== Problem requirements ==
For any picture in the lines below, please leave it out and copy the rest exactly.

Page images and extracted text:
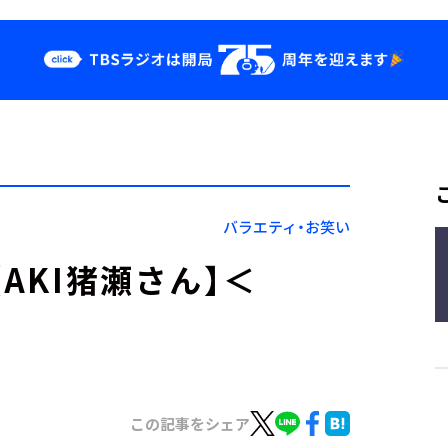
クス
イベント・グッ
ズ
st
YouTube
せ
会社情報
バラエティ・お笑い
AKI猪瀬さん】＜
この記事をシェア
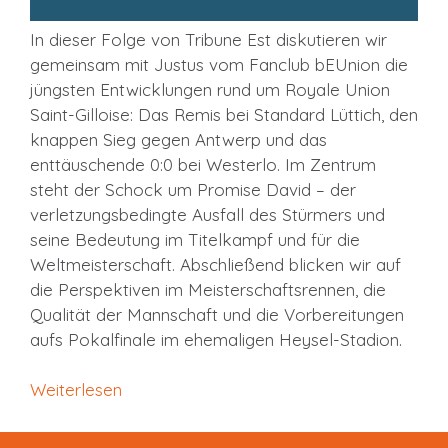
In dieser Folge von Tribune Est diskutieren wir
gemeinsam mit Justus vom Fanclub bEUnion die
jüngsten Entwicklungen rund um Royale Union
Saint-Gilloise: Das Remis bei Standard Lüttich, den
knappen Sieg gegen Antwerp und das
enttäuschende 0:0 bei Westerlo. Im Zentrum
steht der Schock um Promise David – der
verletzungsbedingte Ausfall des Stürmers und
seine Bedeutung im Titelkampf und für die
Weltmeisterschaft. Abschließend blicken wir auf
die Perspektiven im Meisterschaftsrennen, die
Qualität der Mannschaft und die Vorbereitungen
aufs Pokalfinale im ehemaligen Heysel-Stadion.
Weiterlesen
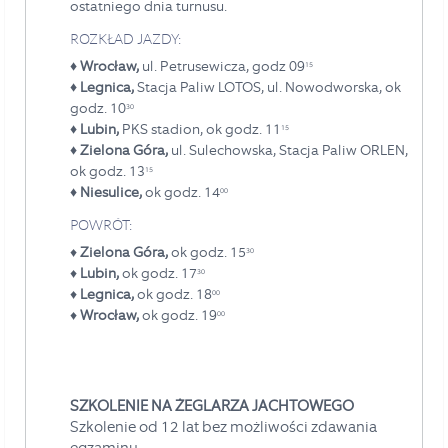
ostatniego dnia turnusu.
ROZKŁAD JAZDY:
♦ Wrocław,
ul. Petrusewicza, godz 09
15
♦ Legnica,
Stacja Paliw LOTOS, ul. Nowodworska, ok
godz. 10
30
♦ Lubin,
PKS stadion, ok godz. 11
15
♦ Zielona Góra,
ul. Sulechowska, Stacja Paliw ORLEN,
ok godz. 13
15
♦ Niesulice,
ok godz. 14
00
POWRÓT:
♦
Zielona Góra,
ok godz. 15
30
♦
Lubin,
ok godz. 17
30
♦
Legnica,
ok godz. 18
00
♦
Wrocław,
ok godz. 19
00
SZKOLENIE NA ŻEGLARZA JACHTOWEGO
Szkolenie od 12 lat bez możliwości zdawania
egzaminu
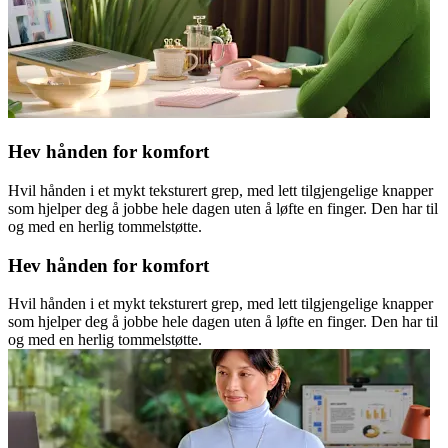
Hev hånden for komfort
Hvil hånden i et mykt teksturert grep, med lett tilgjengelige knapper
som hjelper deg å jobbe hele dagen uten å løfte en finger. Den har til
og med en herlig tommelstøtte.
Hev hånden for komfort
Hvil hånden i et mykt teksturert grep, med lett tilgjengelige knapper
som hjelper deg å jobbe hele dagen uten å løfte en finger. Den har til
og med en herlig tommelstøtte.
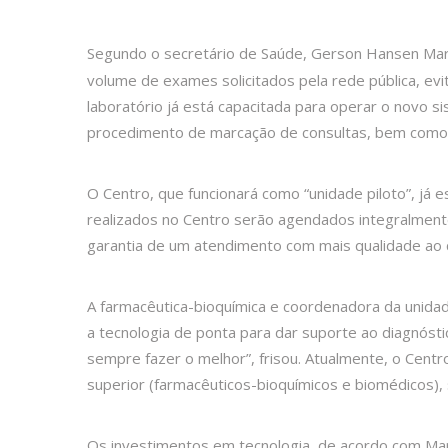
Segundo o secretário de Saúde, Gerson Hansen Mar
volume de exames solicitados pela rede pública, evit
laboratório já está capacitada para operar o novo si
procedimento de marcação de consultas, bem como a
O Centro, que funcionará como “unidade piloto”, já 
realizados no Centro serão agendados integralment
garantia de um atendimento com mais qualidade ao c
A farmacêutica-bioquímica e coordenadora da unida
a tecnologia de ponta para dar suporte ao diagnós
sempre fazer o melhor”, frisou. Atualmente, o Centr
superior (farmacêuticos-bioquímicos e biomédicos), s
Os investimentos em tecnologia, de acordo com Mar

== Solved exercise ==
クス
イベント・グッ
ズ
st
YouTube
せ
会社情報
バラエティ・お笑い
AKI猪瀬さん】＜
この記事をシェア
In dieser Folge von Tribune Est diskutieren wir
gemeinsam mit Justus vom Fanclub bEUnion die
jüngsten Entwicklungen rund um Royale Union
Saint-Gilloise: Das Remis bei Standard Lüttich, den
knappen Sieg gegen Antwerp und das
enttäuschende 0:0 bei Westerlo. Im Zentrum
steht der Schock um Promise David – der
verletzungsbedingte Ausfall des Stürmers und
seine Bedeutung im Titelkampf und für die
Weltmeisterschaft. Abschließend blicken wir auf
die Perspektiven im Meisterschaftsrennen, die
Qualität der Mannschaft und die Vorbereitungen
aufs Pokalfinale im ehemaligen Heysel-Stadion.
Weiterlesen
ostatniego dnia turnusu.
ROZKŁAD JAZDY:
♦ Wrocław,
ul. Petrusewicza, godz 09
15
♦ Legnica,
Stacja Paliw LOTOS, ul. Nowodworska, ok
godz. 10
30
♦ Lubin,
PKS stadion, ok godz. 11
15
♦ Zielona Góra,
ul. Sulechowska, Stacja Paliw ORLEN,
ok godz. 13
15
♦ Niesulice,
ok godz. 14
00
POWRÓT:
♦
Zielona Góra,
ok godz. 15
30
♦
Lubin,
ok godz. 17
30
♦
Legnica,
ok godz. 18
00
♦
Wrocław,
ok godz. 19
00
SZKOLENIE NA ŻEGLARZA JACHTOWEGO
Szkolenie od 12 lat bez możliwości zdawania
egzaminu
Hev hånden for komfort
Hvil hånden i et mykt teksturert grep, med lett tilgjengelige knapper
som hjelper deg å jobbe hele dagen uten å løfte en finger. Den har til
og med en herlig tommelstøtte.
Hev hånden for komfort
Hvil hånden i et mykt teksturert grep, med lett tilgjengelige knapper
som hjelper deg å jobbe hele dagen uten å løfte en finger. Den har til
og med en herlig tommelstøtte.
Segundo o secretário de Saúde, Gerson Hansen Mar
volume de exames solicitados pela rede pública, evit
laboratório já está capacitada para operar o novo si
procedimento de marcação de consultas, bem como a
O Centro, que funcionará como “unidade piloto”, já 
realizados no Centro serão agendados integralment
garantia de um atendimento com mais qualidade ao c
A farmacêutica-bioquímica e coordenadora da unida
a tecnologia de ponta para dar suporte ao diagnós
sempre fazer o melhor”, frisou. Atualmente, o Centr
superior (farmacêuticos-bioquímicos e biomédicos), s
Os investimentos em tecnologia, de acordo com Mar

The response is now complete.